This has probably been asked before though I am not quite sure how to describe it in order ot actually find it in searches!
I have a big stack of Excel files with roughly the same column template (I can deal with that) but the dat starts on different rows. Some of them have a single blank row before the headers and some of them have a blank row and a merged row (which I am not interested in keeping) first.
The question is: is there a good way to consolidate Excel spreadsheets from one folder if the headers are on slightly different rows? Perhaps a variable to force it to only read a given row down to the end? Thanks for the input in advance
If you know in advance at which row to start reading the Excel data, then it is possible to configure it based on the value in a variable.

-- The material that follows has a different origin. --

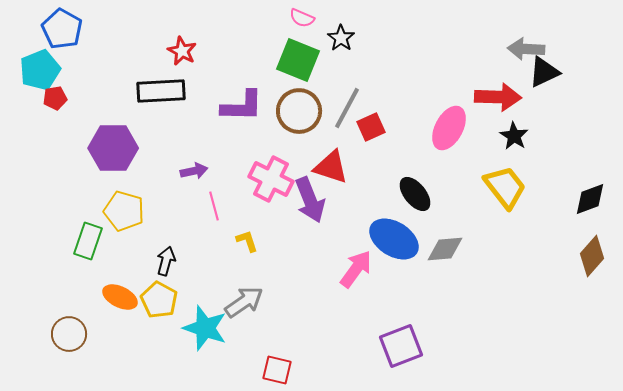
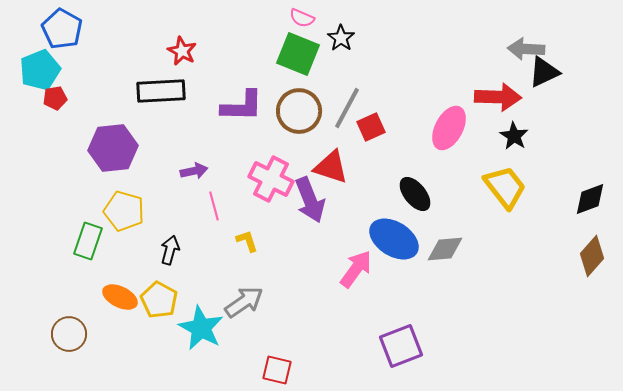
green square at (298, 60): moved 6 px up
purple hexagon at (113, 148): rotated 6 degrees counterclockwise
black arrow at (166, 261): moved 4 px right, 11 px up
cyan star at (205, 328): moved 4 px left; rotated 9 degrees clockwise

Otherwise, you would need to do two readings, one to gather where to start reading (just for that), and a second one to do the right reading of your Excel file based on the right row starting.
Please let us know which of the two scenarios is yours to help you further. Uploading here one of your Excel files to play with and eventually provide a solution would be much appreciated
Thanks, I’ve actually almost got it! I used your idea of doing two reads to find the row numbers and using variables there. The only trouble which remains is the column structure is different. Normally, this is not a problem, but the option “Fail if specs differ” is checked and greyed out so I cannot uncheck it like I normally do! Any hints on what I could do there?
Normally, I would just uncheck that and I could end up with extra columns I can just handle further down the line.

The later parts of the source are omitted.